The only strong tradition of Christianity came from my mother’s family which is extremely Catholic. For both my mother and me, my great-grandmother symbolized what being a Christian was for us. My great-grandmother was a force to be reckoned with. She outlived her two husbands, raised eight children, and attended Mass everyday of her life, even while she had to work three jobs to support her family. Everyone in her town knew of her charity works and her contributions to the church.
So when my mother converted in 1997 to Protestantism, my great-grandmother was quite unhappy and did not support this decision. Because of her faith, my mother became the “Samaritan” who worshiped at Mount Gerazim instead of in Jerusalem in the eyes of her atheist husband and her grandmother’s Catholic family.
Yet, when my mother came to Christ in 1997, she set about serving Christ in the way she knew how: music. She led worship services and gave piano lessons at a small, private Lutheran school in Adelaide for many years. These traditions of service and obedience to Christ were passed to me.

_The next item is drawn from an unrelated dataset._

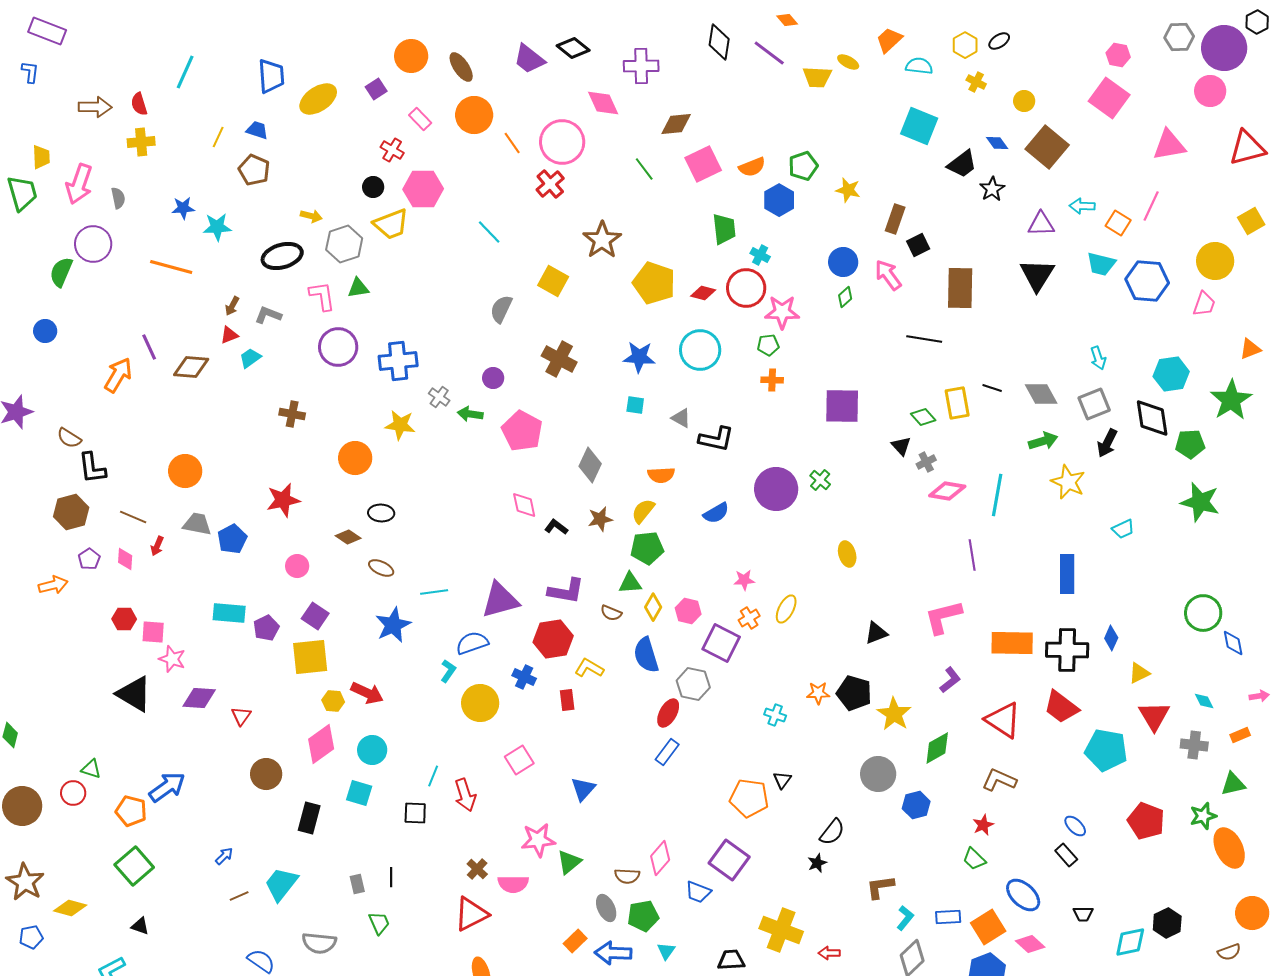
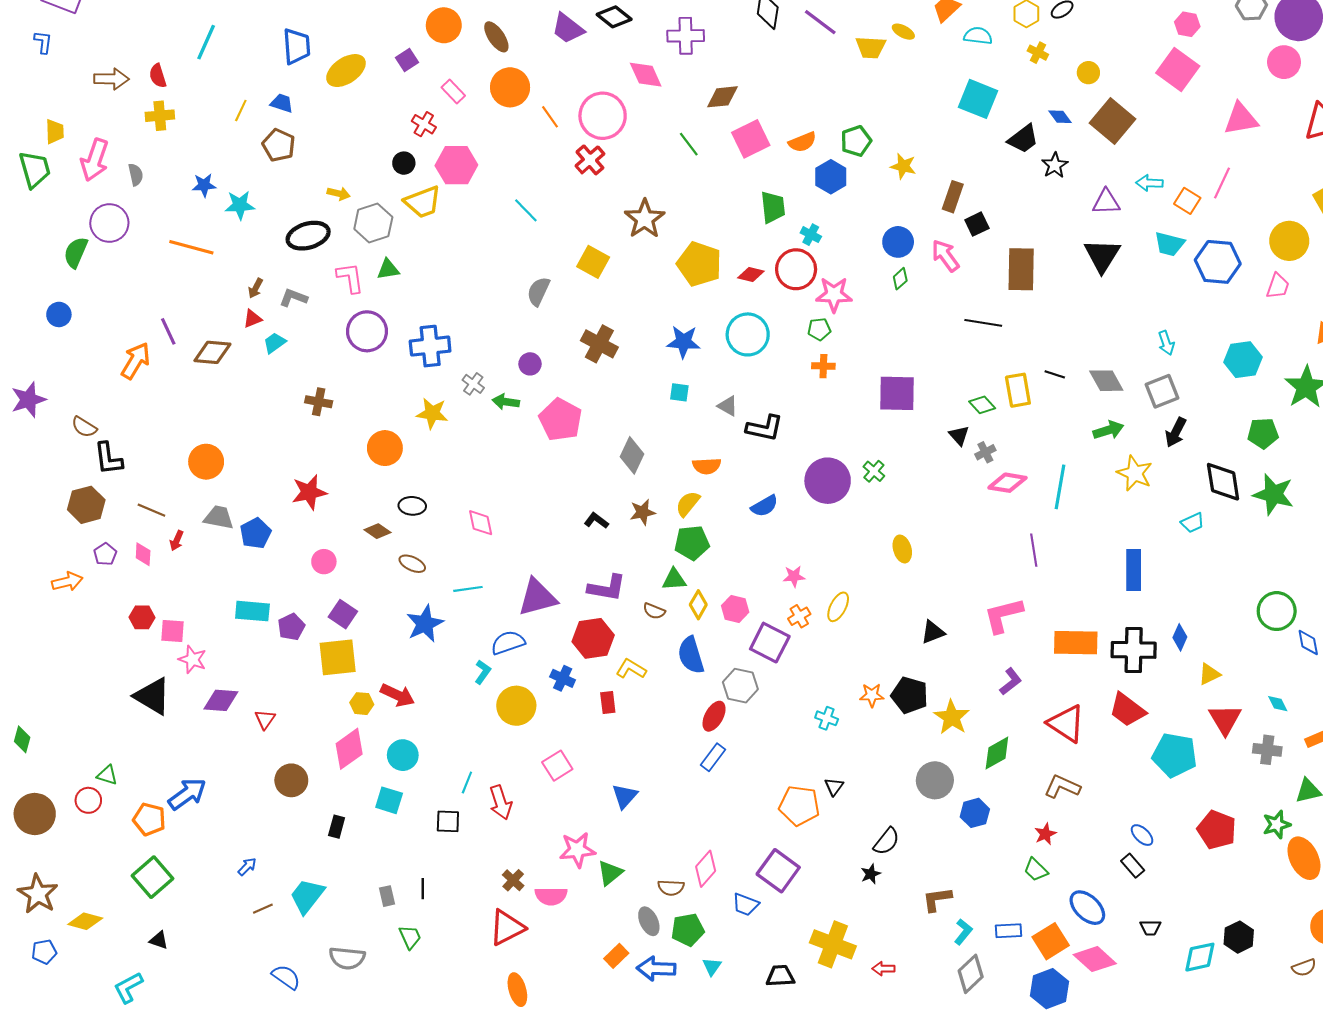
black diamond: (1152, 418) -> (1223, 482), moved
pink diamond: (524, 505) -> (481, 523), moved
black rectangle: (309, 818) -> (337, 827), size x0.7
pink diamond: (1030, 944) -> (1095, 959), size x1.4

My mother became the “Samaritan.”
In some ways, I always thought of my mother and myself as Huguenots. The Huguenots were French Protestants who struggled to live in a country that was predominantly Catholic. During the seventeenth century, the Huguenots were forbidden to practice their faith in France after many years of fighting between the Catholics and Protestant.
Some of these Protestants settled in Germany where both Lutherans and Calvinists lived. These immigrants made their homes in places where many times the only thing that united them was their shared faith in Christ. Like Ruth, they left their homeland to come to strange place where they hoped that they would find something. A place called home.

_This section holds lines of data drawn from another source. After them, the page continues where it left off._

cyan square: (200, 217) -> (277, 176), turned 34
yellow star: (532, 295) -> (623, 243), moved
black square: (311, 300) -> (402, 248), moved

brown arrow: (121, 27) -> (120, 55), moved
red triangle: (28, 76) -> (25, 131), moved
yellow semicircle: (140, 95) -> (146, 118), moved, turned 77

As an immigrant who has moved and lived in four different countries, it is sometimes difficult to establish that idea of home. It can be even more difficult to find that sense of home in this community in Christ. In order to receive Christ, some have to leave; be it their original denomination or their country of origin. Yet, the promise that Christ gives us is that we shall not be abandoned and outcasts; Jesus enfranchises his immigrants.
Though “enfranchise” can be a highly charged political term, its basic meaning is to free from bondage and to endow citizenship (or inclusion), in this case, into the kingdom of God. For most immigrants, being included in to a country or a group is the privilege of citizenship. Since Christ died for all of us, the promise for US (for YOU and for ME) is that we receive salvation for ourselves as individuals.
Our individual journeys in our faith walks make us immigrants in Christ. When we put our trust in Jesus alone, no matter where we go, we all belong. Though my family has a strong (though short) tradition of faith, I know that my journey with Christ keeps me from being a foreigner.
Jesus enfranchises his immigrants.
In a community full of immigrants who are convicted of their sins, who can say they belong to our Father’s kingdom other than those who believe in Christ? For when we are all immigrants to Christ, Christ unites and includes us into the kingdom–regardless of our journeys in life.
I am an immigrant in Christ. My home and family is with Him.